After graduating through the Porsche Carrera Cup France and FFSA GT Championship, Philippe Alméras worked with Jean-Pierre Champeau in 2007 to launch Pro GT by Almeras for the 2008 season, extending the family team beyond his single entries to a variety of drivers in the Carrera Cup and GT Championship.

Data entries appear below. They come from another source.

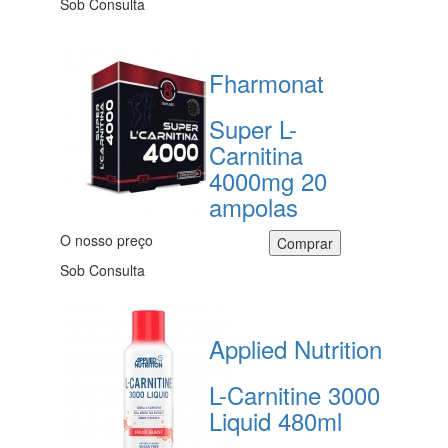
Sob Consulta
Fharmonat
Super L-
Carnitina
4000mg 20
ampolas
O nosso preço
Sob Consulta
Applied Nutrition
L-Carnitine 3000
Liquid 480ml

Driver Henry Hassid earned three consecutive Category B championships in the Carrera Cup before Anthony Beltoise won two FFSA GT championships in 2011 and 2012, teamed with Laurent Pasquali then Hassid. The first entry in the international Porsche Supercup also comes in 2011. Pro GT's success earned them the support of the Porsche factory after they participate in the Blancpain Endurance Series for the first time in 2012, being assigned factory drivers for the Spa 24 Hours in 2013 and finishing in thirteenth place. The team rapidly expanded in 2014, adding the European Le Mans Series alongside their Blancpain campaign as well as a return for select events in the Porsche Supercup, while Côme Ledogar became the Carrera Cup France champion. Mathieu Jaminet repeated the French championship in 2016, followed by Julien Andlauer in 2017, and Ayhancan Güven in 2018 and 2019, while the teams title went to Pro GT in all four seasons. Pro GT became a full-time Supercup entrant in 2016, signing a sponsorship deal with caterer Pierre Martinet and rebranding the team as Martinet by Alméras.

Martinet by Alméras continues to participate in both the Porsche Supercup and Porsche Carrera Cup France in 2020.